Vestimos o uniforme do
time, em azul e branco, para o jogo final. A camisa de Linco ficou estendida no
chão, próxima ao campo, invocando a sua presença. O juiz, que vinha do bairro
Pontal, depositou o troféu sobre a camisa dele. E nos convocou ao meio do
gramado. Depois do minuto de silêncio, que varou mais que sessenta segundos,
demos a saída de bola e nos pusemos em disputa.
Era um jogo estranho,
sem o mínimo ânimo de ambas as partes. O pessoal do Malhado nos dominava, mas
chutava sem força, parecia que sem querer marcar o gol. Dava vontade de parar a
partida, lagar aquilo de mão, ir velar os últimos momentos de Linco. Após
longos minutos modorrentos, os nossos oponentes improvisavam de novo:
– Vamos disputar pra
valer, gente!
Outro de lá lançou um
ajuste: o troféu ganhasse o nome de Taça Linco. E o tento da vitória seria o
“Gol Linco de Ouro”. De pronto concordamos, isto trazia um novo significado,
valia a homenagem de nosso esforço. Abraçados em campo, reafirmamos a senha da
vitória que o próprio ausente nos ensinara.
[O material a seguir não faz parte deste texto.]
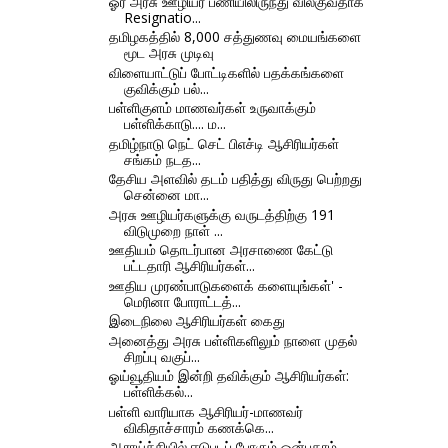
ஓர் அரசு ஊழியர் பணியிலிருந்து விலகுவதாக
Resignatio...
தமிழகத்தில் 8,000 சத்துணவு மையங்களை
மூட அரசு முடிவு
விளையாட்டுப் போட்டிகளில் பதக்கங்களை
குவிக்கும் பல்...
பள்ளிகுளம் மாணவர்கள் உருவாக்கும்
பள்ளிக்காடு.... ம...
தமிழ்நாடு நெட் செட் பிஎச்டி ஆசிரியர்கள்
சங்கம் நடத...
தேசிய அளவில் தடம் பதித்து விருது பெற்றது
சென்னை மா...
அரசு ஊழியர்களுக்கு வருடத்திற்கு 191
விடுமுறை நாள் ...
ஊதியம் தொடர்பான அரசாணை கேட்டு
பட்டதாரி ஆசிரியர்கள்...
ஊதிய முரண்பாடுகளைக் களையுங்கள்' -
மெரினா போராட்டத்...
இடைநிலை ஆசிரியர்கள் கைது
அனைத்து அரசு பள்ளிகளிலும் நாளை முதல்
சிறப்பு வகுப்...
ஓய்வூதியம் இன்றி தவிக்கும் ஆசிரியர்கள்:
பள்ளிக்கல்...
பள்ளி வாரியாக ஆசிரியர்-மாணவர்
விகிதாச்சாரம் கணக்கெ...
ஆராய்ச்சியில் ஈடுபடப் போகும் ஒன்பதாம்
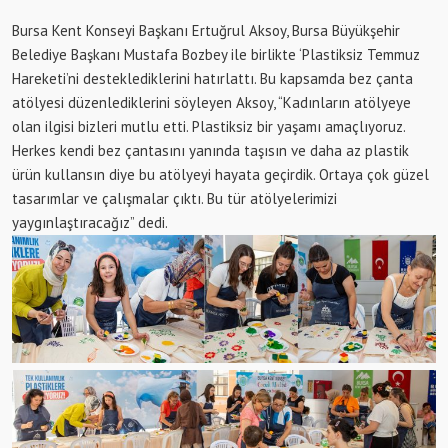
Bursa Kent Konseyi Başkanı Ertuğrul Aksoy, Bursa Büyükşehir
Belediye Başkanı Mustafa Bozbey ile birlikte ‘Plastiksiz Temmuz
Hareketi’ni desteklediklerini hatırlattı. Bu kapsamda bez çanta
atölyesi düzenlediklerini söyleyen Aksoy, “Kadınların atölyeye
olan ilgisi bizleri mutlu etti. Plastiksiz bir yaşamı amaçlıyoruz.
Herkes kendi bez çantasını yanında taşısın ve daha az plastik
ürün kullansın diye bu atölyeyi hayata geçirdik. Ortaya çok güzel
tasarımlar ve çalışmalar çıktı. Bu tür atölyelerimizi
yaygınlaştıracağız” dedi.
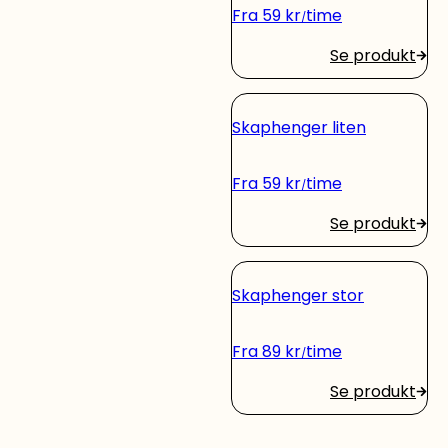
Fra
59
kr
time
Se produkt
Skaphenger liten
Fra
59
kr
time
Se produkt
Skaphenger stor
Fra
89
kr
time
Se produkt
Em seu nome, nos renovávamos com a
vontade de vencer.
A partida reiniciou-se
com outro espírito. O Malhado mostrava-se bem melhor, correto e persistente, em
busca do gol. Para nós, restava resistir e lutar por honra, pois agora
sentíamos Linco entre nós, suas palavras de incentivo e ensino nos alcançavam,
minando de nossa memória.
Mas o empate persistia
em zero a zero, quase à hora de Linco partir. Eu me senti tocado pelo desejo de
oferecer aquela taça ao amigo, antes que a luz do mundo lhe fosse apagada para
sempre. Então, deixei minha posição de defesa, me postei no lugar em que ele
ficava, no todo que arisco, ao largo dos lances do jogo. A bola haveria de me
procurar ali, com saudades do seu preferido. E enquanto aguardava o momento, eu
imaginava um lance, um jeito dos que Linco sabia.
Os companheiros
pareciam entender a tática, pois embarcaram num modo manhoso de chutar a bola,
sempre que conseguiam, com muito esforço, tomá-la dos craques do Malhado. Do
meio de campo, eu via o terreiro da casa, o povo já ia se aglomerando para o
enterro. Os outros meninos, tão entretidos, não perceberam logo. Eu, sim, pois
alheava-me da disputa e fiscalizava o movimento das pessoas minuto a minuto.
Era urgente encerrar o jogo, que Linco estava de partida. Baixou em mim uma
agonia, era uma tristeza, deu-me um aperto no peito, as lágrimas suadas me
queimavam os olhos. Gritei, dentro de mim mesmo:
– Linco, não pode ser!
Levante daí, venha jogar com a gente!
Corri até a defesa,
pedi a bola ao nosso goleiro. Levantei a cabeça com ímpeto e irrompi contra o
time do Malhado. Eu sorria e chorava. Na minha mente desenhava-se um ziguezague:
driblei um adversário, dois, três quatro... Arremeti contra o goleiro deles, que
saía do gol fechando o ângulo. Parei, como só Linco parava, dei um toque sutil
e saí de lado. O gol estava diante de mim, solidário e desamparado. Houve ali
uma expectativa, o jogo já terminava. E eu lhe ofertei a bola: “Linco, faça o
seu gol!” Então eu mesmo rolei, bem de levinho: e a bola foi chorar no fundo da
rede.
*
Aleilton Fonseca é escritor, Doutor em Letras (USP), professor titular pleno da
Universidade Estadual de Feira de Santana, membro da Academia de Letras da
Bahia, da UBE-SP e do PEN Clube do Brasil.